My new mosaic will be filled with cumulative griefs that cannot be fixed. They can only be carried.
And while I have experienced positive change as a result of illness and loss, I, too sometimes feel the inclination to hide.
Blessings,
Emily
Quotes from Tim Lawrence from his blog post Everything Doesn't Happen for a Reason
Quote from Megan Devine's website Refuge in Grief
11 comments:
I love you, friend, and I'm sorry you have to go through all of this. I'm here for you now, and I'll still be here when you come through your grief. Sending lots of love and hugs. <3
You really identified the 5 major ways you've been hit - friendship, partner, children, health, community. These are some of the most significant areas of life, and you've had to deal with brutal losses in all of them. Just like physical healing, we both know grieving is not linear. You are not alone as you navigate these emotions that can take you all over the map. <3
"I acknowledge your pain. I am here with you." May I share this with a friend who is going through a difficult time?
Any one of those things is a great trial. To endure all at once is... well, I can't imagine. I know you will find your way through and emerge a stronger person. Until then, allow yourself to grieve and know that we are all sitting beside you. You're gonna need a very big sofa. ;)
Emily, I don't know if you remember me, Kellsey (Sewell) Stokes, from Davidson. I just wanted to thank you for sharing this.
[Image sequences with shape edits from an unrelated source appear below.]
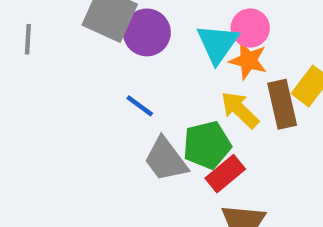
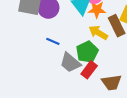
red rectangle: (225, 174) -> (89, 70), moved

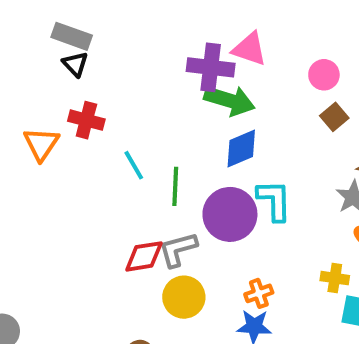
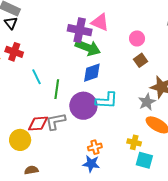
cyan L-shape: (274, 200) -> (107, 100), turned 90
yellow circle: (184, 297) -> (20, 140), moved

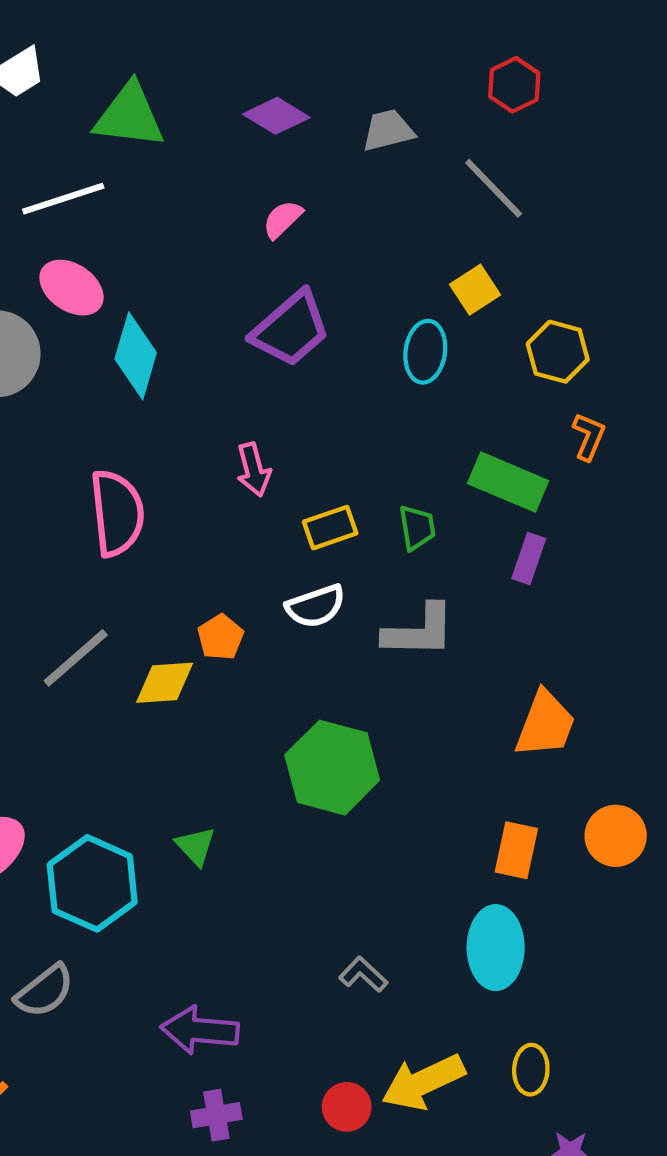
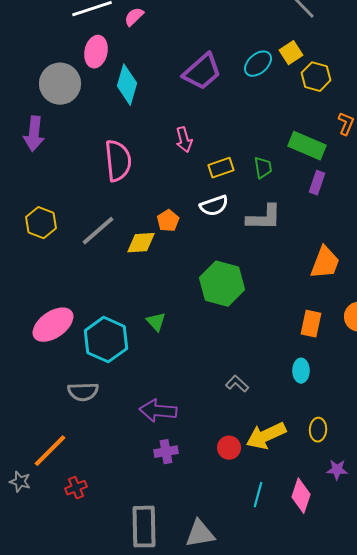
pink semicircle: (283, 219) -> (134, 17), moved
pink ellipse: (72, 288) -> (96, 52), turned 68
cyan ellipse: (425, 352) -> (258, 64), moved, turned 40
yellow hexagon: (558, 352) -> (316, 77), moved
cyan ellipse: (496, 948) -> (301, 371), size x0.6
gray semicircle: (45, 991) -> (83, 392), turned 36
It is monstrous and gigantic and brutal and beautiful. I am sorry that there has been so much loss, bringing about so very much grief. I admire so much how transparent you have been here. I admire deeply your bravery, your courage in sharing, in grieving, and in choosing love and life again each day. I know we are not of the same faith tradition, but I hope it is okay if I am praying for you? praying for healing, for hope, for moments of joy to surprise you....praying for God to breathe on you his peace and for you to feel him holding you and grieving with you. Thank you for writing this. Thank you for sharing.
This is so right and strong and honest. How could you or anyone not grieve all of these things intensely. Your resilience and thoughts amaze me. Your resistance inspires me. Your grief...one can only go through it. For me, grief bags and calls and sits underneath until it demands front and center. What a privilege to hear your thoughts.
Nags not bags...lawd! -jess
Nags not bags...lawd!
Yes, you may. Thank you for asking. Do I know who this is commenting?
You seem very high maintenance and perpetually whiney. It's no wonder you find yourself single.